In the room was a captain, and from the name on his desk he was Captain Hope-Paul. There was a flight sergeant and another captain who had a white armband on, who was obviously an umpire for the exercise. So we turned to the umpire and said "we think we've managed to take over this office". Oh I forgot to mention too, in the hut when we rescued the sergeant we found under one of the bunks two boxes of Mills bombs. So we helped ourselves to two Mills bombs each and we had those in our pockets. So we said "we've got these Mills bombs, we're armed. We were taught how to sort people out, we would take this place over". So the umpire turned to the captain and said "I am afraid to admit that they've got you". Well, I've never seen anybody as mad as the flight sergeant, and heaven knows what he said to the chaps the next day, but he was literally purple with rage.

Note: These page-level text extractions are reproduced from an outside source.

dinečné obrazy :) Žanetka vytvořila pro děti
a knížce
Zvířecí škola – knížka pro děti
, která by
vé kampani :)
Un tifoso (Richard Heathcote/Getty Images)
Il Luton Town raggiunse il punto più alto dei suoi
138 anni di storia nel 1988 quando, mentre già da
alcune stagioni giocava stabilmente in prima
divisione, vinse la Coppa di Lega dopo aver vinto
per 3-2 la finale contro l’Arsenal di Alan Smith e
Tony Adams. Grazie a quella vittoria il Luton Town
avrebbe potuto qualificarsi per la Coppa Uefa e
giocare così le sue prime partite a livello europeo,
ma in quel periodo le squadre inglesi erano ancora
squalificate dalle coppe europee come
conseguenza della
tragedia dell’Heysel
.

So while we were standing there wondering quite what to do next, we were surprised by our own success, there was a knock on the door again. So the sergeant waved to Mike and myself to stand either side of the door and he put his hand on the door and shouted "Come!", and as the door was opened he dragged it opened and the chap tended to stagger in and we jumped on him and said "right you're now our prisoner". As he came in he had said "I've got the patrol outside to collect the prisoner sir", and that was when we pushed him over.

So we said to the umpire "I don't think so", and he said "no, once again, no, that's alright. What are you going to do now"? And we said "well, we have timed explosives, we'll deposit one or two of those in the building and proceed through the back into the airfield where the aircraft are". He agreed and we went through the back door. Oh - we also said.... "There was a telephone up there. Obviously that if this was for real that we should damage the telephone".

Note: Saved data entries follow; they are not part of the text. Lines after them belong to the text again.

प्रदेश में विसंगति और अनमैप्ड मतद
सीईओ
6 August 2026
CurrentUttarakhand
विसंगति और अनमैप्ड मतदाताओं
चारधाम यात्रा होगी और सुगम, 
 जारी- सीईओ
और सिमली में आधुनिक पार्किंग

By this time it was the early hours, in the, very early in the morning, about half past five in the morning and the exercise was due to finish at six. So we thought, we decided we would call it a day, because if it was the real thing, we could have proceeded to the perimeter where the aircraft were parked and put explosives on the aircraft. So we then came back, and it was about a five mile walk back home feeling very, very pleased with ourselves.

Leaving the Auxiliary Units

Fortunately for all of us the Auxiliary Units were never called upon to put into practice the clandestine skills which they had learnt. However in the words of their motto we were "ready when called". By 1942, mid 1942, the immediate threat of invasion had disappeared and we were allowed to volunteer out. So September 1942 I joined the Fleet Air Arm as aircrew. This involved me in anti-submarine patrols, attacks on The Tirpitz off Norway, and then eventually with the British Pacific Fleet working the Pacific with the Americans in their campaign against the Japanese mainland, but then that's another story...

Further reading

Bob Millard has also provided his memories of the Blitz Weekend which you might want to read next.

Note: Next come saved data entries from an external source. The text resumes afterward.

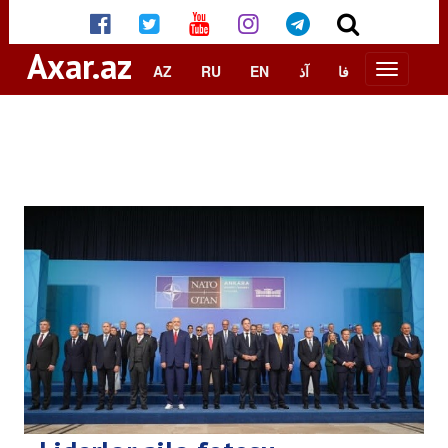
Axar.az
AZ
RU
EN
آذ
فا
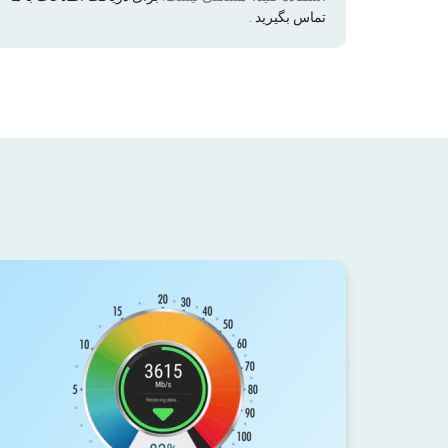
تماس بگیرید
.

The British Resistance Archive, researched and maintained by the Coleshill Auxiliary Research Team (or CART as it is now known) has its own website http://www.coleshillhouse.com, which has a lot more background information.  Bob has contributed his own page to their website, and appears on their latest DVD.

The training manuals which Bob refers to have been replicated by CART and can be purchased singly or as a set from their Website Shop.

 

Obituary

Bob in 2012
Bob Millard died peacefully on 15 March 2014.  This picture (from the British Resistance Archive website) is the most recent one of him we could find.

The Coleshill Auxiliary Research Team has prepared and published an excellent obituary, and we think that anybody who has read Bob's story above, or has an interest in the Auxiliary Units which Bob worked so hard to make public and have recognised as an important part of the war effort, will appreciate this link to it.

RIP Bob.  We will always remember your helpful e-mails as we pieced together the events of the Bath Blitz.